By: Elina B. Gilbert, Esq.
In all the years I’ve been practicing law, and particularly HOA law, there is one thing I learned for certain: Most people hate insurance. Why? Because insurance documents are difficult to understand and confuse many who attempt interpretation of them. Thank goodness boards and managers have insurance professionals to rely upon! This leads me to the first rule of thumb when it comes to insurance—make sure you have a good relationship with the association’s insurance representative so you are comfortable calling the representative and asking questions about your association’s coverage. But it’s hard to get answers if you don’t know what questions you should be asking.
Although there are many nuances when it comes to insurance, this article focusses on situations that may result in coverage gaps and identifying the “red flags” that indicate when it’s time to call the association’s insurance representative.

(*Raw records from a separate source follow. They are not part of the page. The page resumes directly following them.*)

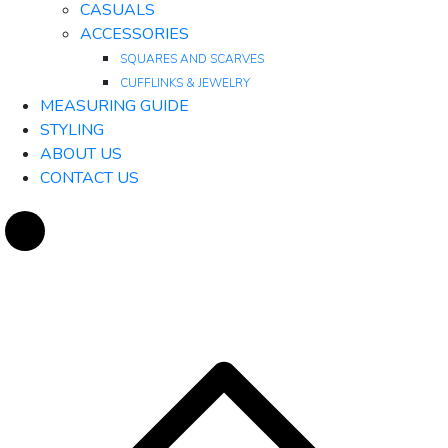
CASUALS
ACCESSORIES
SQUARES AND SCARVES
CUFFLINKS & JEWELRY
MEASURING GUIDE
STYLING
ABOUT US
CONTACT US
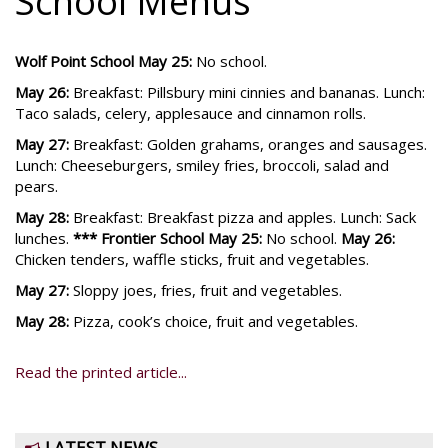
School Menus
Wolf Point School
May 25:
No school.
May 26:
Breakfast: Pillsbury mini cinnies and bananas. Lunch:
Taco salads, celery, applesauce and cinnamon rolls.
May 27:
Breakfast: Golden grahams, oranges and sausages.
Lunch: Cheeseburgers, smiley fries, broccoli, salad and
pears.
May 28:
Breakfast: Breakfast pizza and apples. Lunch: Sack
lunches.
*** Frontier School May 25:
No school.
May 26:
Chicken tenders, waffle sticks, fruit and vegetables.
May 27:
Sloppy joes, fries, fruit and vegetables.
May 28:
Pizza, cook’s choice, fruit and vegetables.
Read the printed article...
LATEST NEWS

Claims Made v. Occurrence Based Policies
The most common coverage gaps occur when an association is changing insurers and fails to ensure the new policy picks up where the last policy left off. How is this possible? It is possible when one policy is a “claims made” policy, while the other one is an “occurrence based’ policy.

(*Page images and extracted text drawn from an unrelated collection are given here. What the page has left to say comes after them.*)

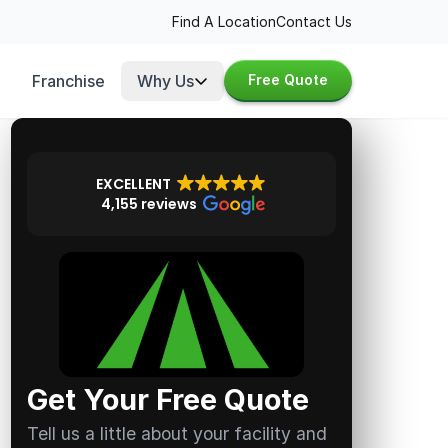
Find A Location
Contact Us
Franchise
Why Us
Free Quote
EXCELLENT
4,155 reviews
Get Your Free Quote
Tell us a little about your facility and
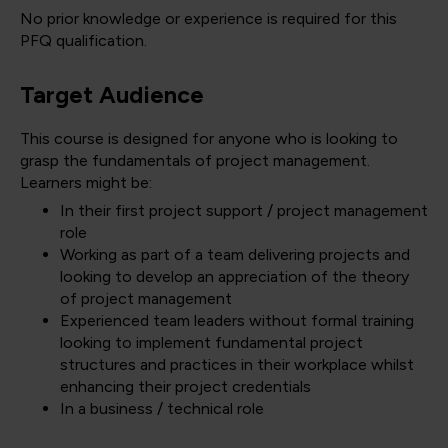
No prior knowledge or experience is required for this
PFQ qualification.
Target Audience
This course is designed for anyone who is looking to
grasp the fundamentals of project management.
Learners might be:
In their first project support / project management
role
Working as part of a team delivering projects and
looking to develop an appreciation of the theory
of project management
Experienced team leaders without formal training
looking to implement fundamental project
structures and practices in their workplace whilst
enhancing their project credentials
In a business / technical role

A “claims made” policy only covers claims that are made during the period that policy is in place regardless of when the claim actually occurred. On the other hand, an “occurrence based’ policy covers claims that occurred during the period the policy was in effect, even if such claims are reported after the policy no longer exists. Therefore, an association that is changing insurance policies from a “claims made” (original policy) to an “occurrence based” policy may experience a coverage gap if a claim occurred during the original policy period, but was not reported until the new policy kicked in.
To eliminate the possibility of the above described coverage gap, make sure you know whether the new and old policies are “claims made” policies or “occurrence based” policies. If the two types of policies are different, discuss additional gap coverage with the association’s insurance representative.

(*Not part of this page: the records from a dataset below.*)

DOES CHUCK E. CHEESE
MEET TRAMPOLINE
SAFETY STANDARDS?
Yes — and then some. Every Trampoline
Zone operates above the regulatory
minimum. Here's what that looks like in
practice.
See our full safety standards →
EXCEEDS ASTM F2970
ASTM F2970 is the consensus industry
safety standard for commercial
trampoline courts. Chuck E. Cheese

Another circumstance that may lead to a gap in insurance coverage is the wind/hail deductible. The current trend is for such deductible to oftentimes equal a percentage of one building’s or all the community’s buildings’ total valuation. Typically these percentage based deductibles range between 1% and 5% of the buildings’ values. Although this may not seem like a huge amount, if a particular building is appraised at $5 million and the deductible is 2% (per building), the association will be on the hook for paying a $100,000 deductible. If the entire community is appraised at $25 million and the deductible is 2% (of the entire community), the association will be responsible for paying a $500,000 deductible, which is not small potatoes.
What can be done to avoid this type of coverage gap? First and foremost, all owners in the community should continually be encouraged to obtain loss assessment coverage, which is an endorsement to their personal property policies covering special assessments imposed for the purpose of covering insurance deductibles. Having this type of coverage, will allow associations to special assess owners for the deductible amounts and have such special assessment paid by owners’ insurance carriers.
A second, and more difficult, option is to try and find a policy that provides a flat fee dollar deductible for wind/hail claims. Although very rare, some insurance carriers are willing to underwrite policies with a flat fee wind/hail deductible.
Another red flag to watch out for is a “co-insurance” clause in the association’s policy. In short, a co-insurance clause requires that buildings be insured up to a particular percentage of their value, or the association faces a monetary penalty when it submits a claim.
For example, your insurance may provide an 80% co-insurance requirement, which means the buildings must be insured to at least 80% of their full values. If the association’s total building coverage is less than 80% of the total value, the association becomes a “co-insurer” and must pay a portion of the claim out of its own pocket.
The best way to protect your community against this coverage gap is to make sure the association obtains coverage for 100% of the building(s)’ replacement cost and the community’s insurance policy does not contain a co-insurance requirement.
Although there are always risks that an association is not adequately insured or has gaps in coverage, the above three items are some of the most reoccurring causes of coverage gaps. So if any of these red flags pop up, make sure you contact the community’s insurance representative right away.